What the task requires: Everything from the line with "Endpunktsicherheit gibt es viele weitere" down to the line with "Operações Básicas" below must be printed exactly, those two lines included. Exclude pictures.

----- Extracted data -----

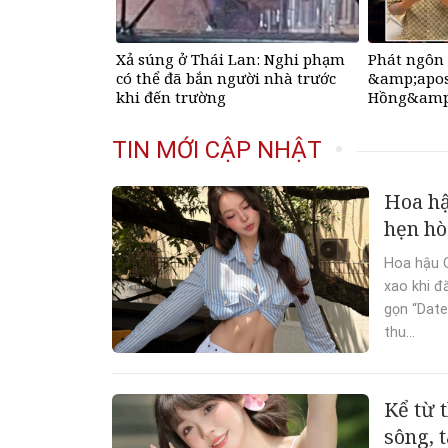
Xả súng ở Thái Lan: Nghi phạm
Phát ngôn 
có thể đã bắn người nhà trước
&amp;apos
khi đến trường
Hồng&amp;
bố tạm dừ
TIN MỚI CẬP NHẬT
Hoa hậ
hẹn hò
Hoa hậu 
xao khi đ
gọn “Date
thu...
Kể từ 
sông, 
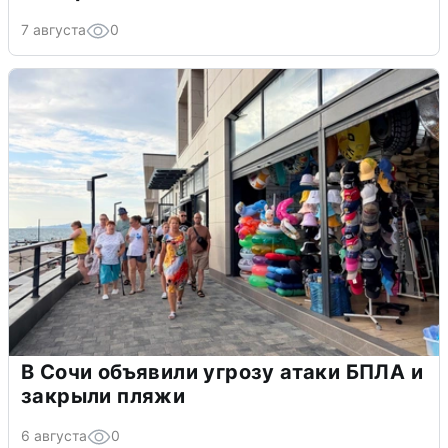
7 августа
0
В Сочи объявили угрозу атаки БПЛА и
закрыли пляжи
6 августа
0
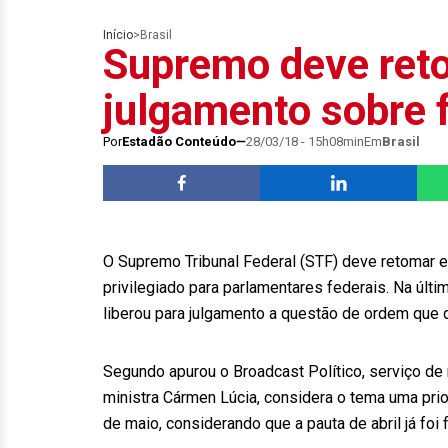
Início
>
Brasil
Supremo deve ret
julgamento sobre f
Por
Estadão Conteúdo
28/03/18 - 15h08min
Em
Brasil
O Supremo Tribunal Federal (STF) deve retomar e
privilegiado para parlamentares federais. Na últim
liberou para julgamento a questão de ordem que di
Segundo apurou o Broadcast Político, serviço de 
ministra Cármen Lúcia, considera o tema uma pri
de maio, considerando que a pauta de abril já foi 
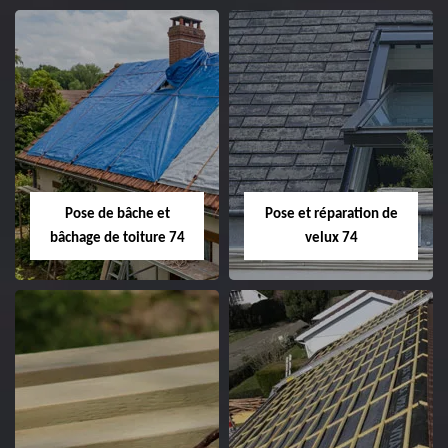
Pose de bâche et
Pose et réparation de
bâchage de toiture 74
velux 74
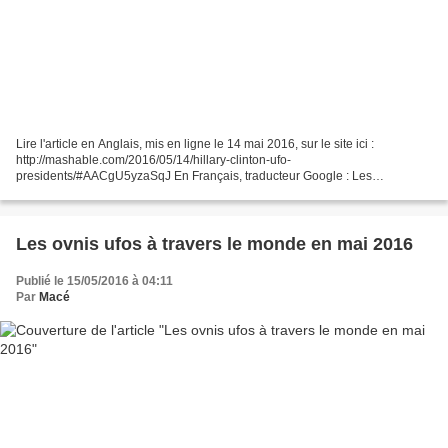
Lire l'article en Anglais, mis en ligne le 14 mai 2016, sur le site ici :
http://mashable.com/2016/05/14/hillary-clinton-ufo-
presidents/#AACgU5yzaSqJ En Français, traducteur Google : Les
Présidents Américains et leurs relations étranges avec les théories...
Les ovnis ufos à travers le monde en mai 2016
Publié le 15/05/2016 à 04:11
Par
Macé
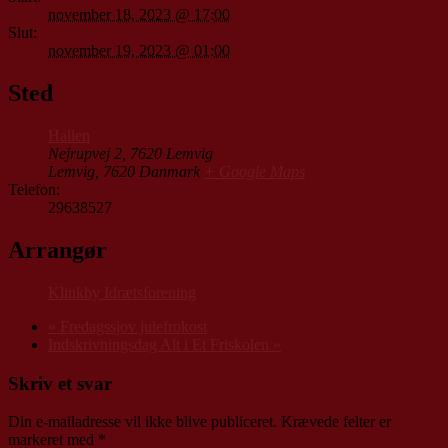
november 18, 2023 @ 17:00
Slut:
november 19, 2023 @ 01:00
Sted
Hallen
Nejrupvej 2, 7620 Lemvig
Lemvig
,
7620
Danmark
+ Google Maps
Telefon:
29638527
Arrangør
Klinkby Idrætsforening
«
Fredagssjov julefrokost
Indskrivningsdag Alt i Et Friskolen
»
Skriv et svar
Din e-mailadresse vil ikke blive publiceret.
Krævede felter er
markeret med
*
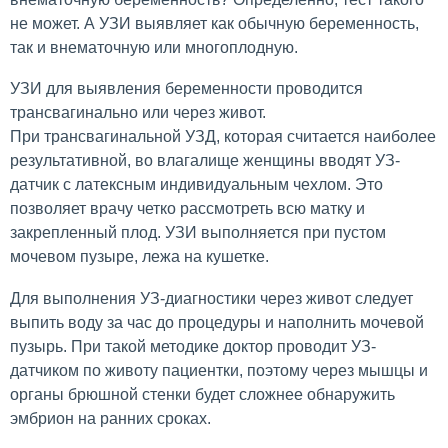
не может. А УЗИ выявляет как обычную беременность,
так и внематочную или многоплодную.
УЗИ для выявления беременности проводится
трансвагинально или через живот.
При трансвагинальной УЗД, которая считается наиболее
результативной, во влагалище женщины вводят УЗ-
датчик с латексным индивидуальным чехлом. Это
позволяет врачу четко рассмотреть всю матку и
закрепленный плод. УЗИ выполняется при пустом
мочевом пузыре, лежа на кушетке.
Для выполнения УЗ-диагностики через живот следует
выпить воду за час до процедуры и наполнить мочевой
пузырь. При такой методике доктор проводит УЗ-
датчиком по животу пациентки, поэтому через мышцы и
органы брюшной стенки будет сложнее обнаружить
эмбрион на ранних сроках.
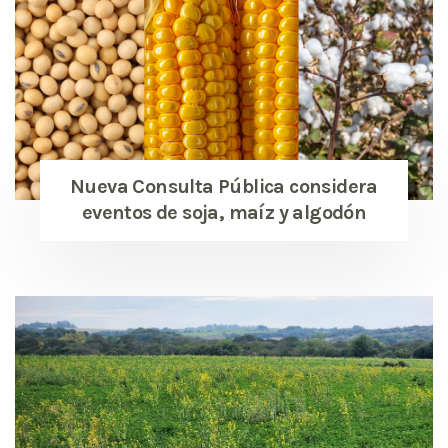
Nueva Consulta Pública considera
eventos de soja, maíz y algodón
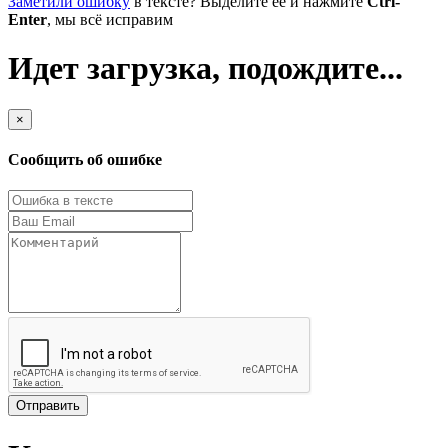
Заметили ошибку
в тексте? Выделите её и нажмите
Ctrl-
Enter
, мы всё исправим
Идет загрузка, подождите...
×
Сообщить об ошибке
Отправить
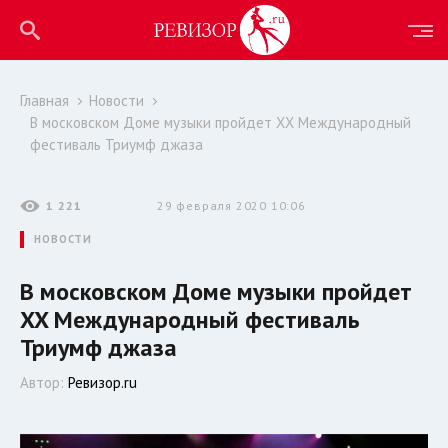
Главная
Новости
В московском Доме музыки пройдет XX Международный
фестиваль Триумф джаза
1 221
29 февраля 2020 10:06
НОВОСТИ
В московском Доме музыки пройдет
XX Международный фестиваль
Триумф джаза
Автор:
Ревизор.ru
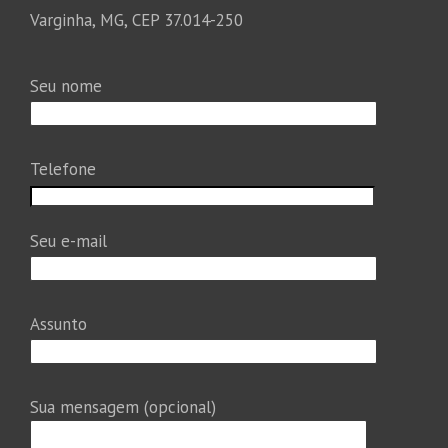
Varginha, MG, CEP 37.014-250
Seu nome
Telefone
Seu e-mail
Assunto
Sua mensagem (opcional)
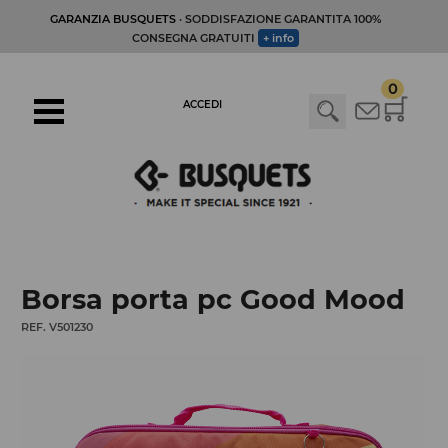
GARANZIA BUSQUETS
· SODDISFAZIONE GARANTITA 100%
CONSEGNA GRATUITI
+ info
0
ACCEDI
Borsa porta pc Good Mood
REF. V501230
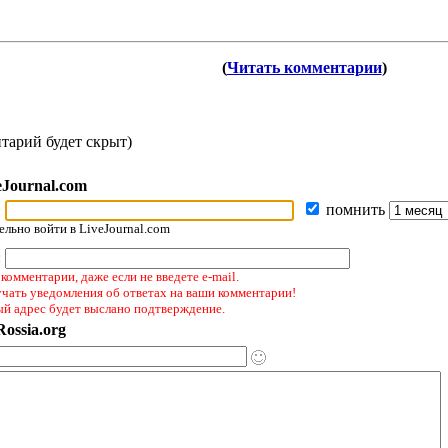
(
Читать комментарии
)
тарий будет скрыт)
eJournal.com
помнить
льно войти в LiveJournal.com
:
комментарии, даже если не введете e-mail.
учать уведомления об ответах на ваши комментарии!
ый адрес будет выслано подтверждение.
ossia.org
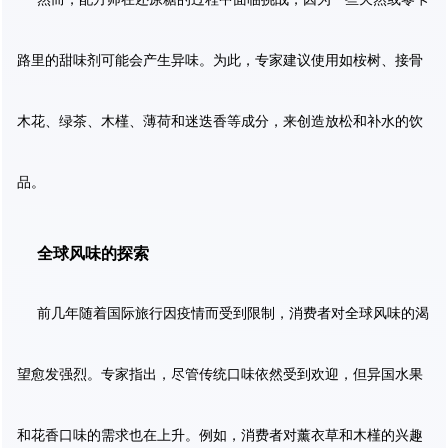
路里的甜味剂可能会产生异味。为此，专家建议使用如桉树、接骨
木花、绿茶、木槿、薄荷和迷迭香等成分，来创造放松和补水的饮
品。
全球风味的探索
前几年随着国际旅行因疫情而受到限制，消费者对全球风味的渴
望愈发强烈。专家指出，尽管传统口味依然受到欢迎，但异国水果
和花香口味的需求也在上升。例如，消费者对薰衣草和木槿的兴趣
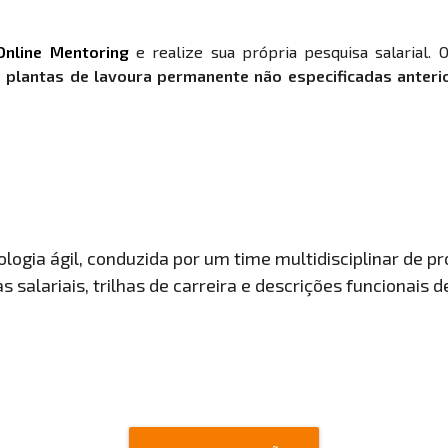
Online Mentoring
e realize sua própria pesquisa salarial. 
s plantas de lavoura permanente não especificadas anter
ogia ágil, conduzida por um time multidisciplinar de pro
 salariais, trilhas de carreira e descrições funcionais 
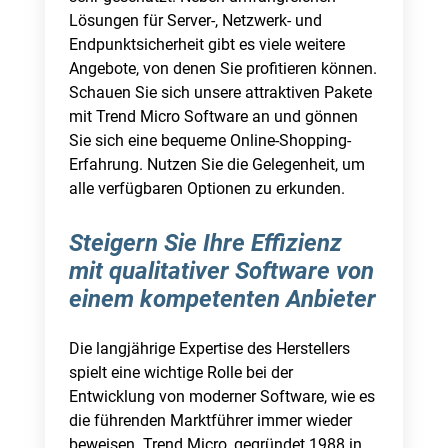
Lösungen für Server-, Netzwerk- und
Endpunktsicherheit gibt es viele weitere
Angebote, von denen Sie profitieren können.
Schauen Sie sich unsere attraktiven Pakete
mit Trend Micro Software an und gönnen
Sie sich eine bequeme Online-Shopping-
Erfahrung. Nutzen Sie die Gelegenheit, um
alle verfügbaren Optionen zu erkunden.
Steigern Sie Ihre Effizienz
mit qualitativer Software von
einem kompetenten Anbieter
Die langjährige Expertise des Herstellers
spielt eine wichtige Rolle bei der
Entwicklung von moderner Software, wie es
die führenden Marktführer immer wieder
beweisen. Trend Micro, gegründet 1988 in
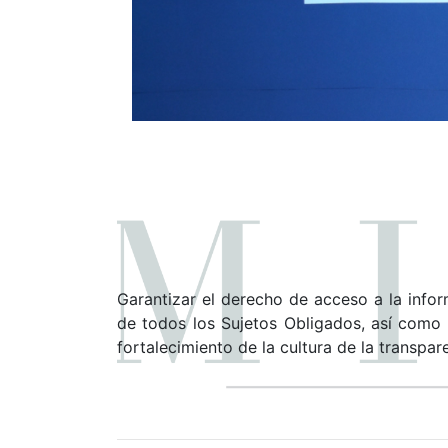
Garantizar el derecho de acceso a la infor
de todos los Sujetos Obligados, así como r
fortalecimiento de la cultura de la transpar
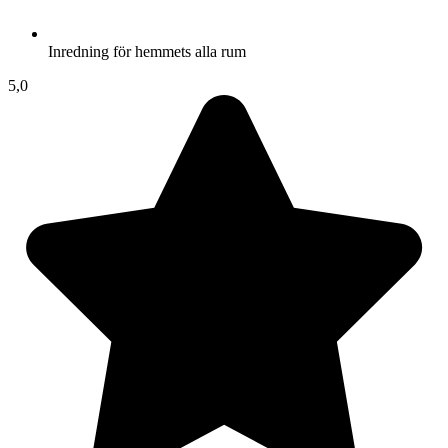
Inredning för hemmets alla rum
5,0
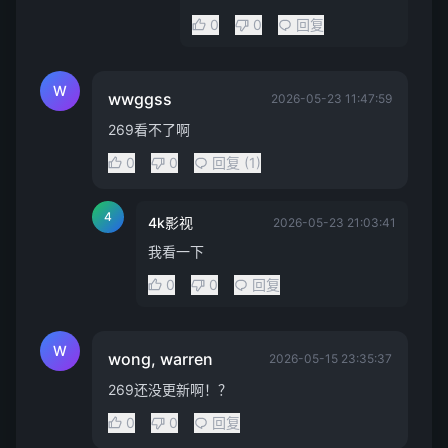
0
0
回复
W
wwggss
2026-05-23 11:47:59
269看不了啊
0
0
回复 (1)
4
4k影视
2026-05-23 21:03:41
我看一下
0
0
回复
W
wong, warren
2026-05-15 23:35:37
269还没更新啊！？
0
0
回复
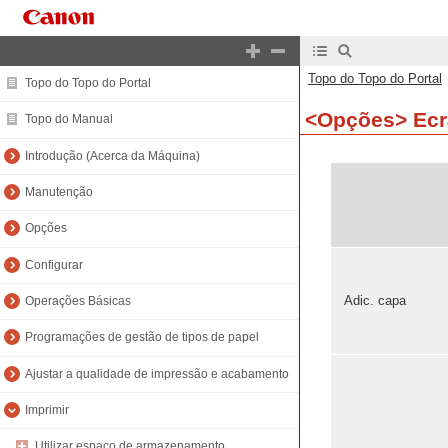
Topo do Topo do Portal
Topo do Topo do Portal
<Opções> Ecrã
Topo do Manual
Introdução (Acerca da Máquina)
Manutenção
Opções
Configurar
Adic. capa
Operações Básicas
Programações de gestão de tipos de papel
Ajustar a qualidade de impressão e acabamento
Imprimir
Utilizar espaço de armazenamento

-----

Answer space:
Endpunktsicherheit gibt es viele weitere
Angebote, von denen Sie profitieren können.
Schauen Sie sich unsere attraktiven Pakete
mit Trend Micro Software an und gönnen
Sie sich eine bequeme Online-Shopping-
Erfahrung. Nutzen Sie die Gelegenheit, um
alle verfügbaren Optionen zu erkunden.
Steigern Sie Ihre Effizienz
mit qualitativer Software von
einem kompetenten Anbieter
Die langjährige Expertise des Herstellers
spielt eine wichtige Rolle bei der
Entwicklung von moderner Software, wie es
die führenden Marktführer immer wieder
beweisen. Trend Micro, gegründet 1988 in
Garantizar el derecho de acceso a la infor
de todos los Sujetos Obligados, así como r
fortalecimiento de la cultura de la transpar
Inredning för hemmets alla rum
5,0
0
0
回复
W
wwggss
2026-05-23 11:47:59
269看不了啊
0
0
回复 (1)
4
4k影视
2026-05-23 21:03:41
我看一下
0
0
回复
W
wong, warren
2026-05-15 23:35:37
269还没更新啊！？
0
0
回复
Topo do Topo do Portal
Topo do Topo do Portal
<Opções> Ecrã
Topo do Manual
Introdução (Acerca da Máquina)
Manutenção
Opções
Configurar
Adic. capa
Operações Básicas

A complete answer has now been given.